De funcionária pública a empresária
Depois de 37 anos de trabalho na Função Pública, o ramo da Prestação de Serviços Administrativos e Fiscais foi o caminho escolhido para manter o contacto com as pessoas e para continuar realizada no plano profissional.
Os clientes são vistos pela empresária como amigos que ficam para a vida. “Não é por acaso que as pessoas no Natal me telefonam. Mesmo depois de ter acabado a relação ao nível do trabalho, as pessoas fazem questão de me vir visitar e isso é muito gratificante para mim”, regozija-se a empresária.
Cândida Martins conta que este projecto surgiu em parceria com um colega solicitador, com quem deu os primeiros passos depois de se aposentar. “Inicialmente, trabalhei no gabinete dele, em Macedo de Cavaleiros, e foi aí que ganhei este bichinho. Depois instalei-me em Bragança e, actualmente, ainda colaboramos. Este gabinete só faz sentido com o apoio do solicitador Armando Mendes”, sublinha.
Natural de Macedinho, uma anexa da Trindade, no concelho de Vila Flor, a empresária passa os dias a ajudar os clientes a tratar de burocracias nas diversas repartições públicas. “Acompanho as pessoas às Finanças, no caso de necessitarem de identificar propriedades, à Conservatória para efectuarem registos ou legar prédios, também dou apoio ao nível da renovação de cartas de condução e colaboro com os clientes em todo o tipo de documentação”, revela.
Mais recentemente, a empresária alargou a actividade à legalização de veículos. “Acho que havia uma lacuna na cidade nesse campo e espero contribuir para a colmatar”, acrescenta.
Depois de reformada, Cândida Martins é empresária, dona de casa, mãe e avó
Deixar de ser funcionária pública para se tornar empresária num ramo que lida directamente com as repartições públicas é um desafio para Cândida Martins, que vê do outro lado aquilo que fez durante uma vida. “Apesar de agora as instituições serem mais cooperantes com os utentes, há muitas questões burocráticas que são uma dor de cabeça para muitas pessoas”, reconhece.

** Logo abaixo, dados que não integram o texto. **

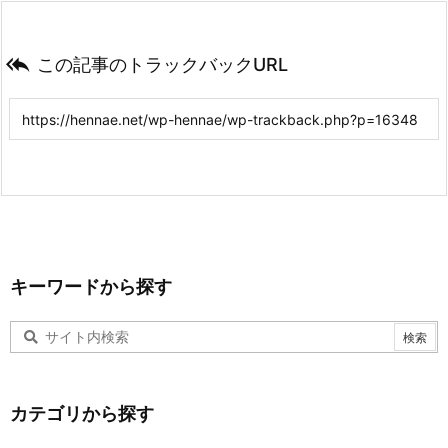

この記事のトラックバックURL
キーワードから探す
カテゴリから探す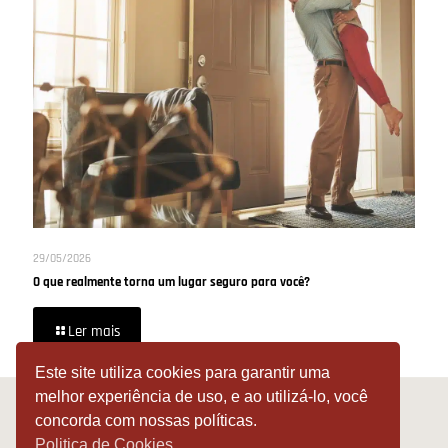
29/05/2026
O que realmente torna um lugar seguro para você?
Ler mais
Este site utiliza cookies para garantir uma
melhor experiência de uso, e ao utilizá-lo, você
concorda com nossas políticas.
Protector | Rua Almirante Barroso, 132 | Centro - Novo Hamburgo -
Politica de Cookies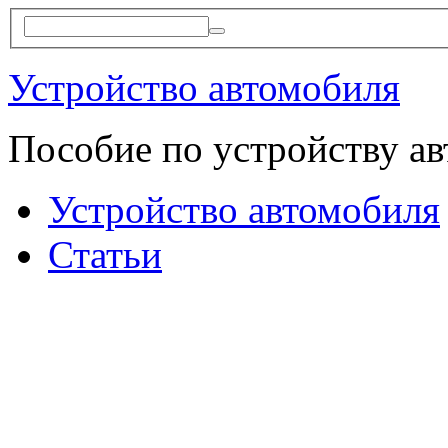
Устройство автомобиля
Пособие по устройству а
Устройство автомобиля
Статьи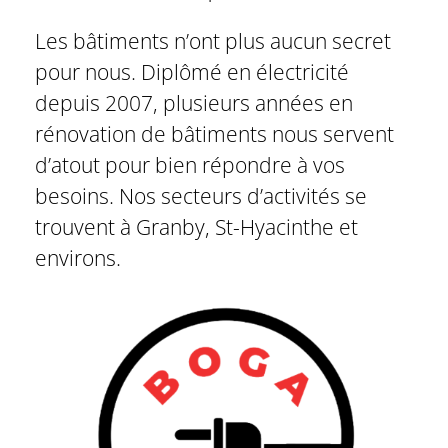
Les bâtiments n’ont plus aucun secret
pour nous. Diplômé en électricité
depuis 2007, plusieurs années en
rénovation de bâtiments nous servent
d’atout pour bien répondre à vos
besoins. Nos secteurs d’activités se
trouvent à Granby, St-Hyacinthe et
environs.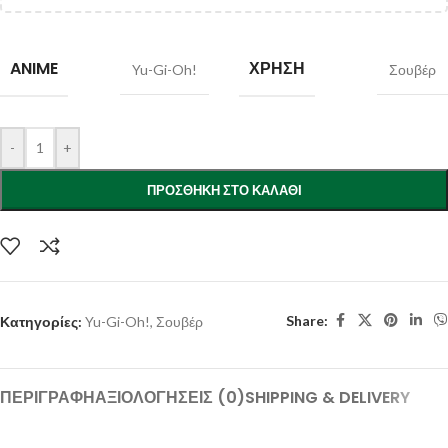
ANIME
ΧΡΉΣΗ
Yu-Gi-Oh!
Σουβέρ
-
+
ΠΡΟΣΘΉΚΗ ΣΤΟ ΚΑΛΆΘΙ
Share:
Κατηγορίες:
Yu-Gi-Oh!
,
Σουβέρ
ΠΕΡΙΓΡΑΦΉ
ΑΞΙΟΛΟΓΉΣΕΙΣ (0)
SHIPPING & DELIVERY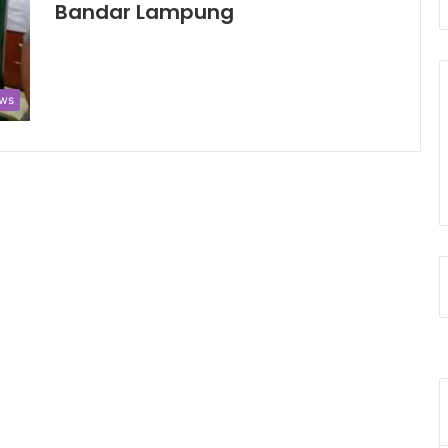
Bandar Lampung
ws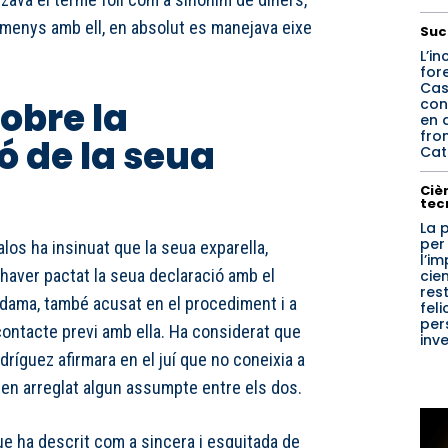
lmenys amb ell, en absolut es manejava eixe
Suc
L’in
for
Cas
sobre la
con
en 
fro
ó de la seua
Catí
Cièn
tec
La 
per
alos ha insinuat que la seua exparella,
l’i
haver pactat la seua declaració amb el
cien
res
ldama, també acusat en el procediment i a
feli
per
 contacte previ amb ella. Ha considerat que
inv
ríguez afirmara en el juí que no coneixia a
ren arreglat algun assumpte entre els dos.
ue ha descrit com a sincera i esguitada de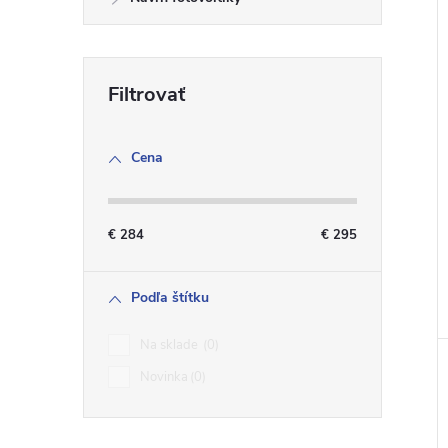
Cena
€
284
€
295
Podľa štítku
Na sklade
0
Novinka
0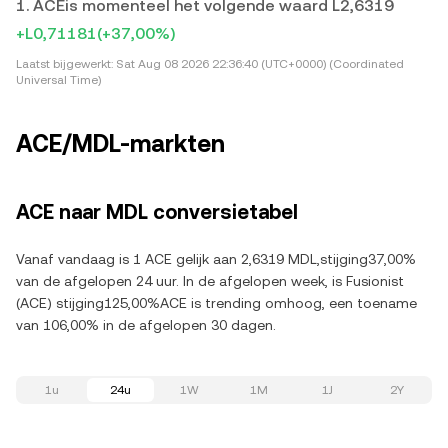
1. ACEis momenteel het volgende waard L2,6319
+L0,71181
(+37,00%)
Laatst bijgewerkt:
Sat Aug 08 2026 22:36:40 (UTC+0000) (Coordinated
Universal Time)
ACE/MDL-markten
ACE naar MDL conversietabel
Vanaf vandaag is 1 ACE gelijk aan 2,6319 MDL,stijging37,00%
van de afgelopen 24 uur. In de afgelopen week, is Fusionist
(ACE) stijging125,00%ACE is trending omhoog, een toename
van 106,00% in de afgelopen 30 dagen.
1u
24u
1W
1M
1J
2Y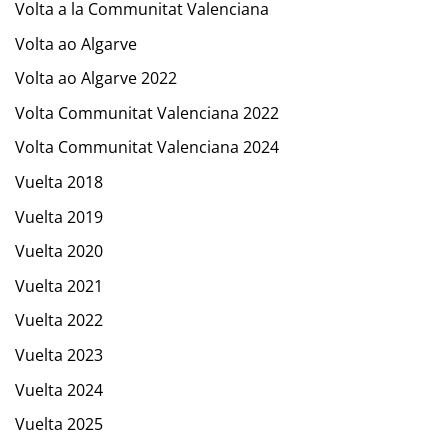
Volta a la Communitat Valenciana
Volta ao Algarve
Volta ao Algarve 2022
Volta Communitat Valenciana 2022
Volta Communitat Valenciana 2024
Vuelta 2018
Vuelta 2019
Vuelta 2020
Vuelta 2021
Vuelta 2022
Vuelta 2023
Vuelta 2024
Vuelta 2025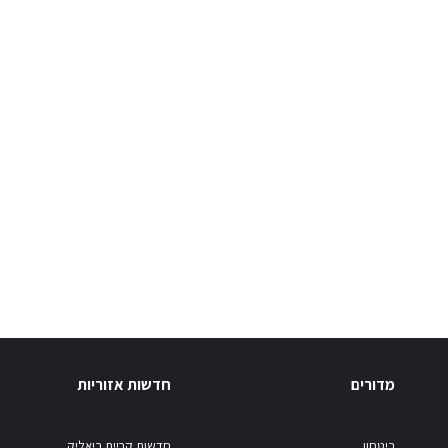
מדורים
חדשות אזוריות
ביטחון
חדשות קריית ביאליק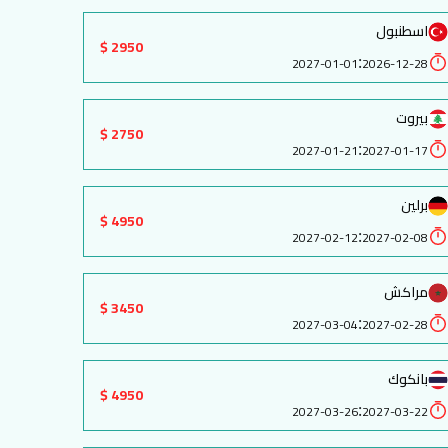
اسطنبول
2950 $
:
2027-01-01
2026-12-28
بيروت
2750 $
:
2027-01-21
2027-01-17
برلين
4950 $
:
2027-02-12
2027-02-08
مراكش
3450 $
:
2027-03-04
2027-02-28
بانكوك
4950 $
:
2027-03-26
2027-03-22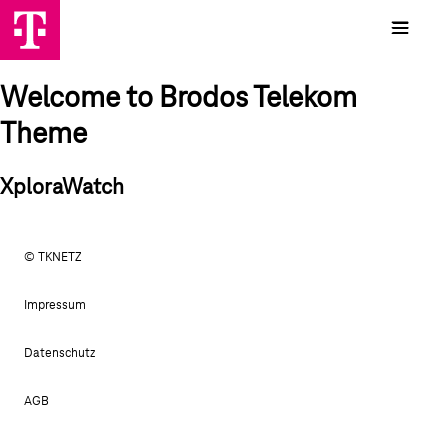
Welcome to Brodos Telekom
Theme
XploraWatch
© TKNETZ
Impressum
Datenschutz
AGB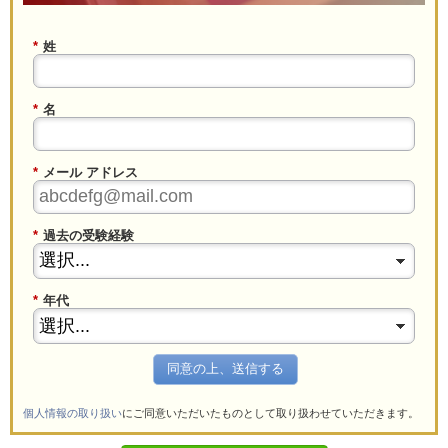
*
姓
*
名
*
メール アドレス
*
過去の受験経験
*
年代
同意の上、送信する
個人情報の取り扱い
にご同意いただいたものとして取り扱わせていただきます。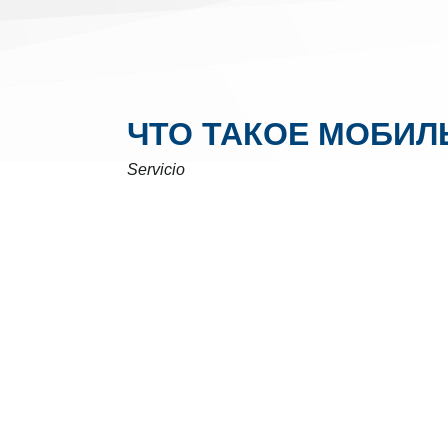
ЧТО ТАКОЕ МОБИЛ
Servicio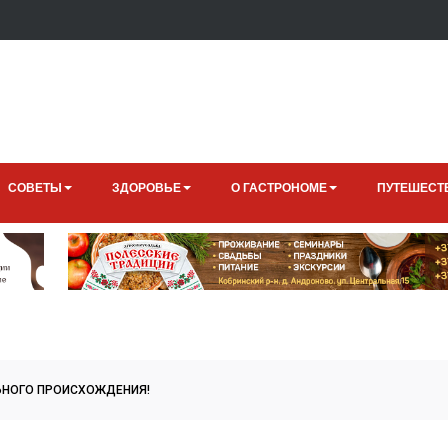
СОВЕТЫ
ЗДОРОВЬЕ
О ГАСТРОНОМЕ
ПУТЕШЕСТ
ЬНОГО ПРОИСХОЖДЕНИЯ!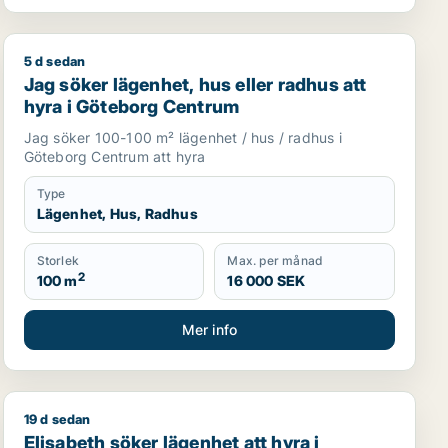
5 d sedan
Jag söker lägenhet, hus eller radhus att hyra i Göteb
Jag söker lägenhet, hus eller radhus att
hyra i Göteborg Centrum
Jag söker 100-100 m² lägenhet / hus / radhus i
Göteborg Centrum att hyra
Type
Lägenhet, Hus, Radhus
Storlek
Max. per månad
2
100 m
16 000 SEK
Mer info
19 d sedan
Elisabeth söker lägenhet att hyra i Göteborg Östra el
Elisabeth söker lägenhet att hyra i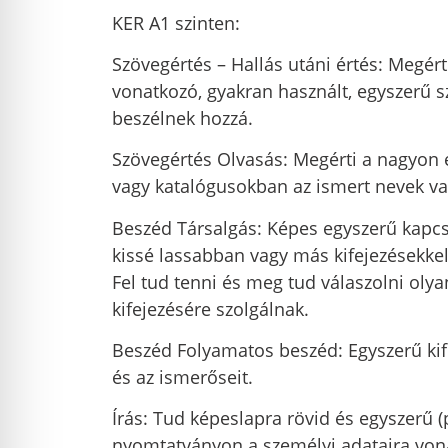
KER A1 szinten:
Szövegértés – Hallás utáni értés: Megért
vonatkozó, gyakran használt, egyszerű s
beszélnek hozzá.
Szövegértés Olvasás: Megérti a nagyon 
vagy katalógusokban az ismert nevek va
Beszéd Társalgás: Képes egyszerű kapcs
kissé lassabban vagy más kifejezésekkel
Fel tud tenni és meg tud válaszolni ol
kifejezésére szolgálnak.
Beszéd Folyamatos beszéd: Egyszerű kif
és az ismerőseit.
Írás: Tud képeslapra rövid és egyszerű (p
nyomtatványon a személyi adataira vonat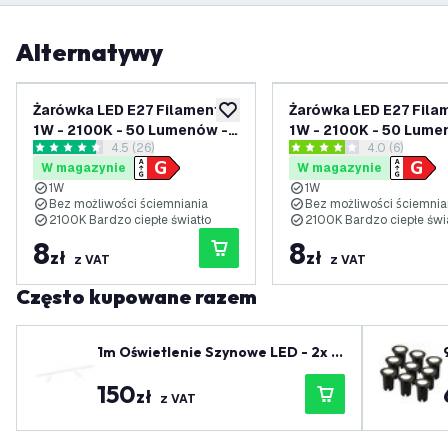
Alternatywy
Żarówka LED E27 Filament -
Żarówka LED E27 Fila
dodaj do listy życzeń
1W - 2100K - 50 Lumenów -
1W - 2100K - 50 Lume
otwórz panel recenzji
4.5 (26)
otwórz panel 
4.0 (6)
Złota
Naturalna
4.5 Gwiazdki oceny
4 Gwiazdki oceny
W magazynie
W magazynie
1W
1W
Bez możliwości ściemniania
Bez możliwości ściemnia
2100K Bardzo ciepłe światło
2100K Bardzo ciepłe świ
8
8
zł
zł
z VAT
z VAT
Często kupowane razem
1m Oświetlenie Szynowe LED - 2x R
eflektor Szynowy - Możliwość Przyc
150
iemniania - System Szynowy 1-fazo
zł
z VAT
wy - Biały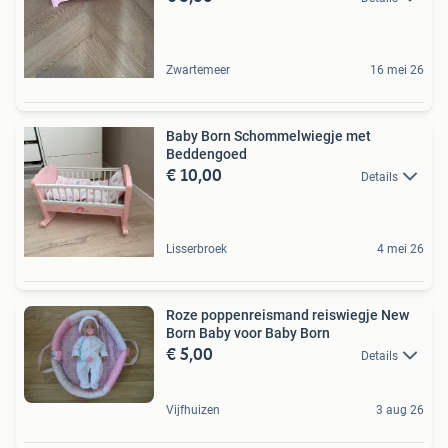
Zwartemeer
16 mei 26
Baby Born Schommelwiegje met
Beddengoed
€ 10,00
Details
Lisserbroek
4 mei 26
Roze poppenreismand reiswiegje New
Born Baby voor Baby Born
€ 5,00
Details
Vijfhuizen
3 aug 26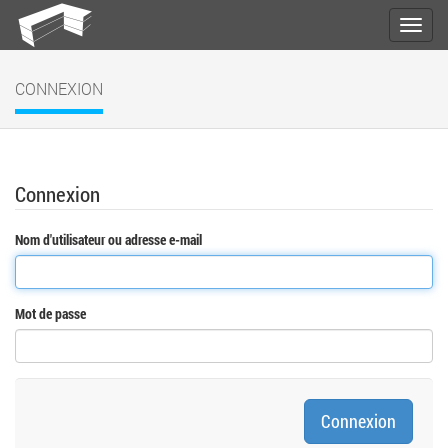
CONNEXION
Connexion
Nom d'utilisateur ou adresse e-mail
Mot de passe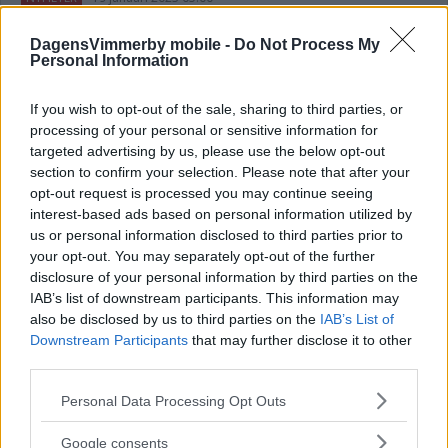
DagensVimmerby mobile -
Do Not Process My
Personal Information
Läs in fler nyheter
If you wish to opt-out of the sale, sharing to third parties, or
processing of your personal or sensitive information for
SENASTE
targeted advertising by us, please use the below opt-out
section to confirm your selection. Please note that after your
Fina initiativet för legenden – "Jag blev verkligen rörd över det"
opt-out request is processed you may continue seeing
interest-based ads based on personal information utilized by
DEBATT: Trygghet är den viktigaste jämställdhetsfrågan
us or personal information disclosed to third parties prior to
your opt-out. You may separately opt-out of the further
Solcellsparken fick nej – nu har företaget överklagat
disclosure of your personal information by third parties on the
IAB’s list of downstream participants. This information may
Hade anabola steroider i köksskåpet – man från Vimmerby
also be disclosed by us to third parties on the
IAB’s List of
åtalas
Downstream Participants
that may further disclose it to other
third parties.
Tuna vann extrem målfest i Målilla – dramatiken ökar
Please note that this website/app uses one or more Google
Personal Data Processing Opt Outs
services and may gather and store information including but
MEST LÄST
not limited to your visit or usage behaviour. You may click to
Google consents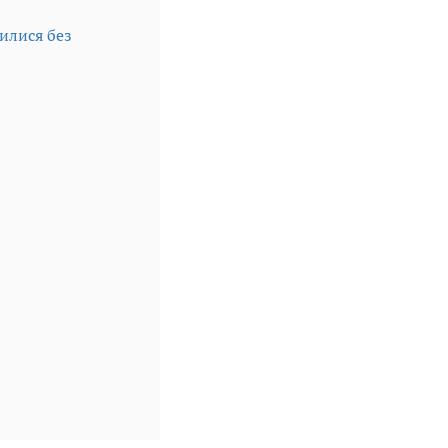
шилися без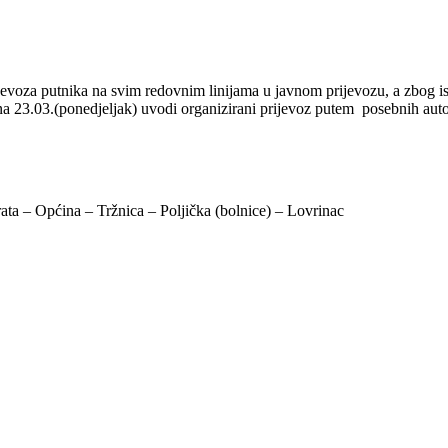
jevoza putnika na svim redovnim linijama u javnom prijevozu, a zbog 
dana 23.03.(ponedjeljak) uvodi organizirani prijevoz putem posebnih autob
ata – Općina – Tržnica – Poljička (bolnice) – Lovrinac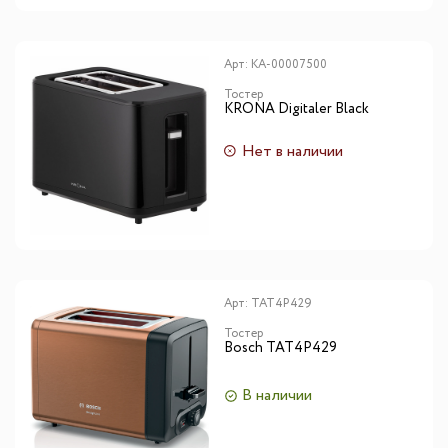
Арт:
КА-00007500
Тостер
KRONA Digitaler Black
Нет в наличии
Арт:
TAT4P429
Тостер
Bosch TAT4P429
В наличии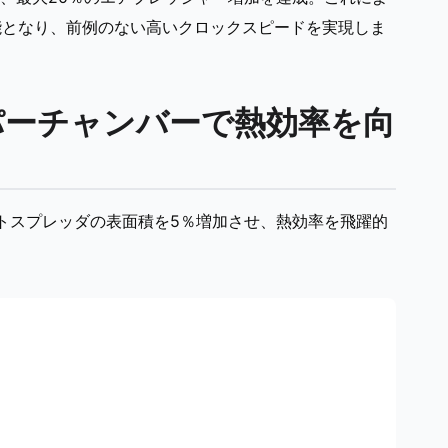
能となり、前例のない高いクロックスピードを実現しま
ェイパーチャンバーで熱効率を向
Uヒートスプレッダの表面積を5％増加させ、熱効率を飛躍的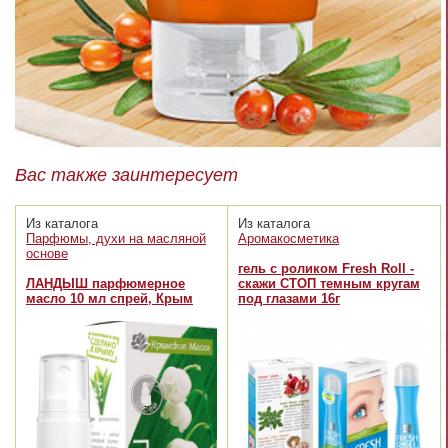
Вас также заинтересует
Из каталога
Из каталога
Парфюмы, духи на масляной
Аромакосметика
основе
гель с роликом Fresh Roll -
ЛАНДЫШ парфюмерное
скажи СТОП темным кругам
масло 10 мл спрей, Крым
под глазами 16г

Ao longo do percurso profissional, Cândida Martins afirma que nunca sentiu dificuldades acrescidas pelo facto de ser mulher. “As mulheres são persistentes”, afirma.
No entanto, recorda uma situação de “machismo” de que foi vítima durante o tempo em que trabalhou na área da fiscalização, numa repartição de Finanças do Porto. “Nessa altura, tive que me impor. Foi a única vez e depois de resolver a questão ficamos amigos”, conta.
Mesmo assim, a empresária lembra que trabalhou 14 anos rodeada de homens e realça que são “excelentes colegas”.
Actualmente, Cândida Martins concilia as funções de empresária, com as tarefas de dona de casa. É mãe e, mais recentemente, tornou-se avó. “Não consigo abdicar da vida familiar, como não consigo abdicar de trabalhar. Eu podia estar em casa e ser uma reformada, mas para mim não faz sentido viver só da lida da casa. Tenho que andar nesta luta e fazer muitas coisas ao mesmo tempo para me sentir viva”, vinca.
Com o apoio da família, a empresária garante que tem vontade de continuar a trabalhar neste ramo durante muitos anos.